======== Working data ========

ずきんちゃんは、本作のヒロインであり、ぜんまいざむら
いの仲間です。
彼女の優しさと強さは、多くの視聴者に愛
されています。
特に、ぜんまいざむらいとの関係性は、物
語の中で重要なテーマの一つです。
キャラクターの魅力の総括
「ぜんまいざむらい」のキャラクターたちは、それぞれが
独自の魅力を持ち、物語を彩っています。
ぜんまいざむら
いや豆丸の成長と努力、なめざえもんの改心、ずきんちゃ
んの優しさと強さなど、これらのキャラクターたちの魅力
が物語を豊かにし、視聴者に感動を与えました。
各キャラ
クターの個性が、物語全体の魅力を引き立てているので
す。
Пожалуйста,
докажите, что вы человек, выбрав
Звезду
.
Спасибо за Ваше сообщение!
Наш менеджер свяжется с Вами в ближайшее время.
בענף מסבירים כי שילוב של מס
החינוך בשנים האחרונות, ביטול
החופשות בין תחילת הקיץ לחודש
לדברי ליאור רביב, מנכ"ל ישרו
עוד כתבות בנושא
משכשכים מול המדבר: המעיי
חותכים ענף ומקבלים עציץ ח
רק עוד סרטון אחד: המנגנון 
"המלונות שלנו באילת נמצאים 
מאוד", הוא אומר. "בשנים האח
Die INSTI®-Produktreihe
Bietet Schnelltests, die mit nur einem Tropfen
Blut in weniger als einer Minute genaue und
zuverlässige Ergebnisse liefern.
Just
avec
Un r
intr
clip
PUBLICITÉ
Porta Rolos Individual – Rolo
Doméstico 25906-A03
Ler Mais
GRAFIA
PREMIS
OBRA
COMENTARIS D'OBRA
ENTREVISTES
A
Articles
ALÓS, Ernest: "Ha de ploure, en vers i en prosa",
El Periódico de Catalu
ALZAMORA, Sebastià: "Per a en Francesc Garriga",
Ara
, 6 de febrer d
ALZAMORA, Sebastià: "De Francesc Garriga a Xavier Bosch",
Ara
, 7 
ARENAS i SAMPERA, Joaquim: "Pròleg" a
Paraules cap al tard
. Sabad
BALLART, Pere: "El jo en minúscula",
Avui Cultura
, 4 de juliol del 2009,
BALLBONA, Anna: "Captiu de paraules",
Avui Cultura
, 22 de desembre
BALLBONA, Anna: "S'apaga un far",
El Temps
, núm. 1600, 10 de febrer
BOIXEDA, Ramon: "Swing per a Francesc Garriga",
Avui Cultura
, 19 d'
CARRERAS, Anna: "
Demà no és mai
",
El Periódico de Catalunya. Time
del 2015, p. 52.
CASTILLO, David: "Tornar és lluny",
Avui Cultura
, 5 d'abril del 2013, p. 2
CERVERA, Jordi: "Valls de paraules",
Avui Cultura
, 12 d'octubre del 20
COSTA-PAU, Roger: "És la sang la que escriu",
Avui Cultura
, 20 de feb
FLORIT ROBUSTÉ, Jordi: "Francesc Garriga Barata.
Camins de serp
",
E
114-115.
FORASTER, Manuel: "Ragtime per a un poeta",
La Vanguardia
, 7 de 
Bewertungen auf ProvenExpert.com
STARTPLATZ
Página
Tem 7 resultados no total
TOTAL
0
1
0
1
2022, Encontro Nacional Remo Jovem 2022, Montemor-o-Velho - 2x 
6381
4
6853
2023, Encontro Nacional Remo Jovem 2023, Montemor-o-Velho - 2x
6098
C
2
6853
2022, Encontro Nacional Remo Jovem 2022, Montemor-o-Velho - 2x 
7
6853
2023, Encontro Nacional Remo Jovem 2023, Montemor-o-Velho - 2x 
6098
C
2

========

**Exercise brief:** Go through the entries and copy each line holding the string "Encontro".

**Task answer:**
2022, Encontro Nacional Remo Jovem 2022, Montemor-o-Velho - 2x 
2023, Encontro Nacional Remo Jovem 2023, Montemor-o-Velho - 2x
2022, Encontro Nacional Remo Jovem 2022, Montemor-o-Velho - 2x 
2023, Encontro Nacional Remo Jovem 2023, Montemor-o-Velho - 2x 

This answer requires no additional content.